▶ **What you are asked to do**: For the string "toernooi", find every matching line in the records and copy it.

▶ **Extracted entries**:

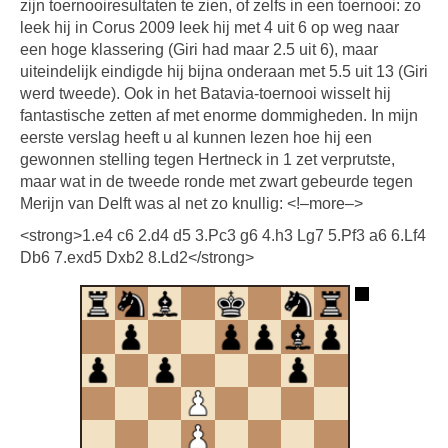
zijn toernooiresultaten te zien, of zelfs in een toernooi: zo
leek hij in Corus 2009 leek hij met 4 uit 6 op weg naar
een hoge klassering (Giri had maar 2.5 uit 6), maar
uiteindelijk eindigde hij bijna onderaan met 5.5 uit 13 (Giri
werd tweede). Ook in het Batavia-toernooi wisselt hij
fantastische zetten af met enorme dommigheden. In mijn
eerste verslag heeft u al kunnen lezen hoe hij een
gewonnen stelling tegen Hertneck in 1 zet verprutste,
maar wat in de tweede ronde met zwart gebeurde tegen
Merijn van Delft was al net zo knullig: <!–more–>
<strong>1.e4 c6 2.d4 d5 3.Pc3 g6 4.h3 Lg7 5.Pf3 a6 6.Lf4
Db6 7.exd5 Dxb2 8.Ld2</strong>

▶ **Solution for this task**:
zijn toernooiresultaten te zien, of zelfs in een toernooi: zo
werd tweede). Ook in het Batavia-toernooi wisselt hij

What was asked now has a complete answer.